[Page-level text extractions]
- Opening Delimiter -
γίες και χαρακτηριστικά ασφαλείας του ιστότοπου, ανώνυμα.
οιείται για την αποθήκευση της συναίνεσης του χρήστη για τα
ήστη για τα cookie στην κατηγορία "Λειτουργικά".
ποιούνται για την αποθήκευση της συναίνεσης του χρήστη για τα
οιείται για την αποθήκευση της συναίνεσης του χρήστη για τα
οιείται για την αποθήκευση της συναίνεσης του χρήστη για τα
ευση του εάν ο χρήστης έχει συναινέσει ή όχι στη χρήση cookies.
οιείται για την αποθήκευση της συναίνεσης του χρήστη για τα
- Closing Delimiter -
- Opening Delimiter -
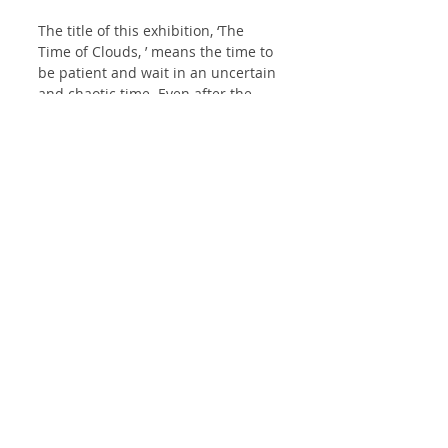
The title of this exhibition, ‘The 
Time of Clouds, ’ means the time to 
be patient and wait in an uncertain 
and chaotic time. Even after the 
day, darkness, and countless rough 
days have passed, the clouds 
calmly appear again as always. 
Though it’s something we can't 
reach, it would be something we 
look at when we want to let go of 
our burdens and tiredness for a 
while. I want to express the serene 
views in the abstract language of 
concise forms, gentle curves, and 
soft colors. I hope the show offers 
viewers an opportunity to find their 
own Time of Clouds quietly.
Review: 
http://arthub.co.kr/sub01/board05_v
- Closing Delimiter -
- Opening Delimiter -
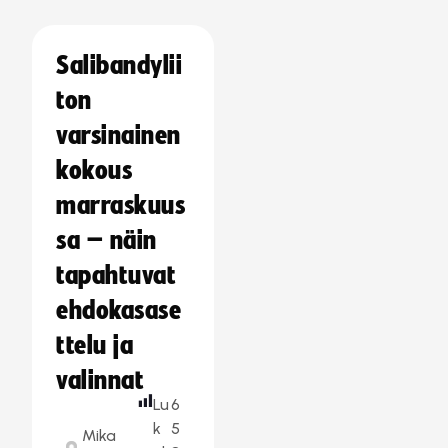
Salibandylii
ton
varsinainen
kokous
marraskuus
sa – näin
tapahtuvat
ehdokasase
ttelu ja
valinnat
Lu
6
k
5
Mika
- Closing Delimiter -
Exercise description:
An exact copy of the lines above between the line holding "days have passed, the clouds" and the line holding "http://arthub.co.kr/sub01/board05_v", inclusive, is the whole answer.

Result of the task:
days have passed, the clouds 
calmly appear again as always. 
Though it’s something we can't 
reach, it would be something we 
look at when we want to let go of 
our burdens and tiredness for a 
while. I want to express the serene 
views in the abstract language of 
concise forms, gentle curves, and 
soft colors. I hope the show offers 
viewers an opportunity to find their 
own Time of Clouds quietly.
Review: 
http://arthub.co.kr/sub01/board05_v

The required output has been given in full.